Deep web searching is fundamentally a different beast than surface web searching. Surface web crawlers like Google follow a known set of links to discover new web pages and to grow their list of links. While they’re following links the surface web crawlers are also grabbing the content and indexing it for human search.
Deep web search engines don’t follow links to find content, they fill out and submit search forms much the way humans do. Federated search engines, like deep web search engines, don’t use the crawl approach; they search content sources using either the deep web approach or via some other mechanism to access its documents. Each content owner provides its own mechanism for content search and document retrieval.
Central to accessing search results and documents from a content source is use of a combination of software and data called a connector. Think of a connector as a plug-in that connects the federated search application with the search and retrieval mechanism provided by the content source. Federated search engines must provide a unique connector for each source searched making the building of connectors a time-consuming process.
To understand the complexity of building connectors consider these components of each:
- Translate a user’s query syntax. Different search engines support different search syntaxes. Some require Boolean words (AND, OR, NOT) to be included in the search expression, others consider them optional, and others don’t support them at all. Some search engines support wildcard searches. Others don’t. Some search engines support quoted phrases while others don’t. A major task of a connector is to translate, or rewrite, what a user typed in into what a particular search engine requires. Mistakes in this part of the connector will result in too few, too many, or less relevant than expected results.
- Map search fields filled in to those available in the target source. Many federated search engines support advanced searches (those consisting of multiple fields, e.g. title, author, date). What varies widely from one search engine to another is how well it handles the fielded (advanced) search on the target search engine. What happens if the user enters a journal name into the journal field and the remote search engine doesn’t support a journal field but instead supports a collaboration field? What happens if a user enters text into a “full record” search field, intending to search the full text of all documents at the target site but the site only supports search of title, author, and abstract? A smart federated search engine will allow creation of a connector that translates the user supplied fields to the relevant remote ones, determined on a case by case basis.
- Submit the search. This process is more complicated than it sounds. One component of the submission process is to fill out an HTML search form the way a human would or otherwise provide the required query expression in the proper syntax to the target search engine. This task can be difficult if there are a number of form variables that need to be set, especially if it’s not obvious to the person building the connector which variables need to be set and what their values should be. A further complication can arise if a search needs to be performed in multiple stages, or if cookie, session or authentication information needs to be managed.
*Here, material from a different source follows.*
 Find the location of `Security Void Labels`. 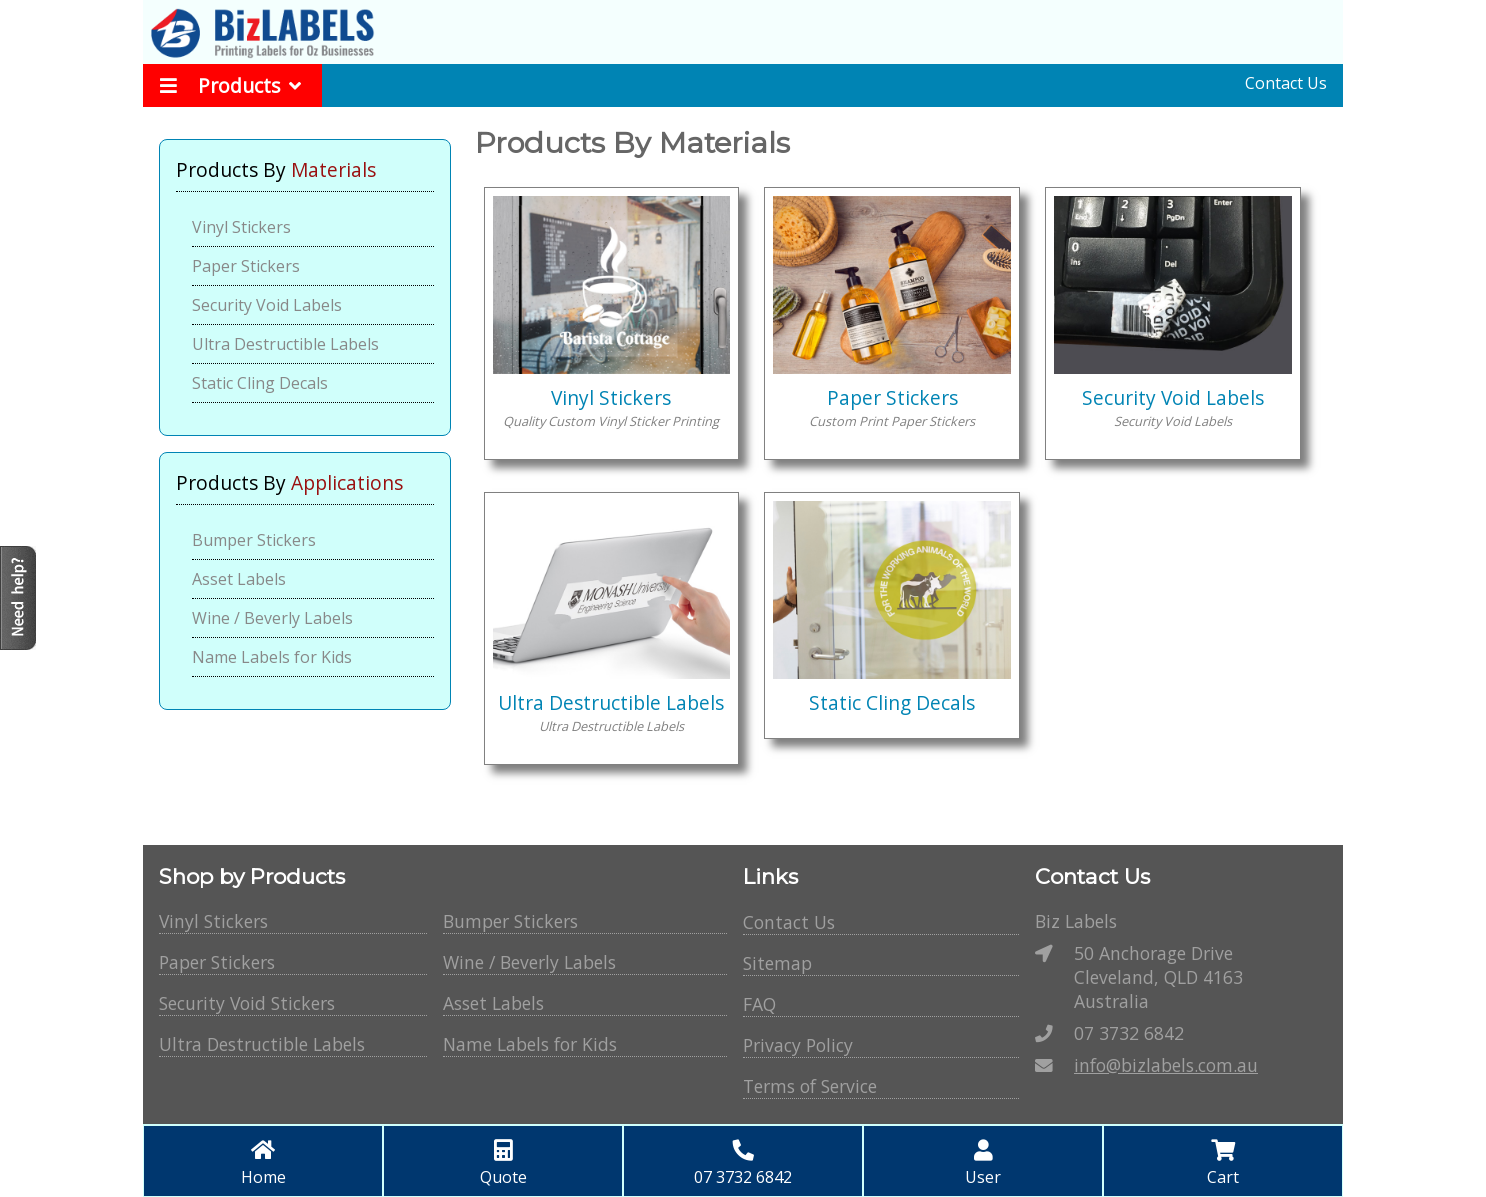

- Retrieve the search results page. Depending on the search engine, results may come back as HTML or XML. This step, retrieving the content, is the most straightforward step although consideration needs to be made for results that come slowly, or not at all. Plus, errors need to be managed.
- Parse the search results. This process can be easy or difficult depending on what format the source uses to returns its content as well as other factors. XML is much easier to parse for document fields than HTML. Additionally, HTML output may be inconsistent, and the document fields need to be separated from other text and from HTML formatting information on the results page. Missing fields, especially in HTML output, need to be accounted for.
In many ways the connector is the work horse of the federated search engine. It is the component that has the intimate contact with each underlying search engine. It has to handle the idiosyncrasies of each source and do something intelligent with the source regardless of the user’s input. This is no small task for the underappreciated federated search engine connector.